Jesse has been riding a wave at his own speed for years now with his project People Skills very excited to get back into the groove together after label hiatus. On this release the soundscapes come across like Jandek & Brian Eno decided to collaborate after a case of Natty Boh & couple hoagie sandwiches on a hot day, once these deconstructed Pop Nuggets were done they then handed the master tapes over to Cherry Red records for post production to add that misanthropic industrial dreaminess heard on recordings such as Two Daughters or Thomas Leer.
This tape will leave you glued in your seat, drifting in thought only to snap out in a sparse drum roll over & under Tremolo laced sustain.
Not recommended for driving dangerously narcoleptic.
- Sophomore Lounge press release-
“Sophomore Lounge gifts us a vinyl reissue of People Skills, Former January Ending Through 52 Weeks, which was quietly released by Saga House in 2016. Inzane Johnny called it “the best tape of 2016, hunting them down is akin to finding an application to an avant ballet on the rings of Saturn”.
People Skills is the recording project of Jesse Dewlow and he’s been recording under the moniker in Philly for almost 13 years now. There’s been a few cassettes and lp’s on Siltbreeze and Blackest Ever Black. People Skills is a great name and frankly when you hear the music you immediately assume whomever made it has none. There is just something so Philly about Jesse’s music. Read about this music you’ll find a lot of people making bold comparisons to mad degrees across the globe, but I’ll save you the finger work. I run it up me dome lit in a lineage so very local: the early woobled Wollensack-era US Girls, those absolutely blunted early Social Junk cassettes, melted Kurt Vile demos in Wharton Esherick’s basement style and you’re getting close.

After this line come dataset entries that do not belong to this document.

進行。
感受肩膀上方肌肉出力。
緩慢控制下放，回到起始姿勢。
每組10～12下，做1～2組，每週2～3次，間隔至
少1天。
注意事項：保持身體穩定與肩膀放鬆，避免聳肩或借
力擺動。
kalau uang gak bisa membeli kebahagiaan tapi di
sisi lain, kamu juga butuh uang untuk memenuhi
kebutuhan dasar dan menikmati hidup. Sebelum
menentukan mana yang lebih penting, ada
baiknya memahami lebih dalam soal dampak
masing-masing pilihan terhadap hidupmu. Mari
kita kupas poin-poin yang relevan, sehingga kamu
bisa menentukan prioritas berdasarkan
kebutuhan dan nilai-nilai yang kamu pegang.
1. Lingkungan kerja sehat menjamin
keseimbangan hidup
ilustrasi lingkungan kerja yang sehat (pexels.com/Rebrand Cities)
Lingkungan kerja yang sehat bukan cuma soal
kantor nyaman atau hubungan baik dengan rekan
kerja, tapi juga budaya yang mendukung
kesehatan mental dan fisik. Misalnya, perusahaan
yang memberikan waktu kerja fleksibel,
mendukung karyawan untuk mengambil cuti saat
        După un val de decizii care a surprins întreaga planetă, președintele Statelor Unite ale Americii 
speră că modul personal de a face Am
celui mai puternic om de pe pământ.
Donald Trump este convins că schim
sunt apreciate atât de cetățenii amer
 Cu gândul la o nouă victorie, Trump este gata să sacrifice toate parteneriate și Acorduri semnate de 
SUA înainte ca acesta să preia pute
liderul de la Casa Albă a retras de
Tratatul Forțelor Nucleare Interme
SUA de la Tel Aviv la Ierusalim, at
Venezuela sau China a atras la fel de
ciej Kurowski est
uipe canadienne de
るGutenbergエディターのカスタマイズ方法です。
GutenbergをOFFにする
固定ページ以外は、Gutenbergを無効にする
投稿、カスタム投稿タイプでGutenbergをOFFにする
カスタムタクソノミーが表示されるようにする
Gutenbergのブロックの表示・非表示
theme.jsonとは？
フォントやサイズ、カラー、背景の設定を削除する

Remember for me, Philly is an exotic local. The eastern seaboard should be so lucky to have that as backyard.
The inner logic here in People Skills, beyond a cloud of ambiguity, is a remarkable balance between the shattered plaster electronics and Jesse’s melodious chording. The blunted ass casio beats and the haunted lonerman vox riding tremble alongside make it perfect. The encased-in dust-for-a-few-winters production value is just gravy. We got a glut of lonerism on tape we do... but none of it is really so expertly and woozily executed as it is here on People Skills, Former January Ending Through 52 Weeks. So thanks to Jesse for the sore-audio vision and thanks to Ryan at Sophomore Lounge for putting it out, with care, on wax.”
-Alex Moskos, Montreal Feb 2020.
"Been listening to this LOADS. Big-black edition of Jesse Dewlow’s recent (2016) but rapidly scarce masterclass de hombre solo, now jumped up with artwork comprised with some fittingly rural, transportive rustic photography from his father's archive. Ugh, visions of the country!!
[One tree per person in London, a rather high ratio, apparently. Very thankful for the one oh-so-faithful and air purifying companion but it doesn’t sound like much, or does it??]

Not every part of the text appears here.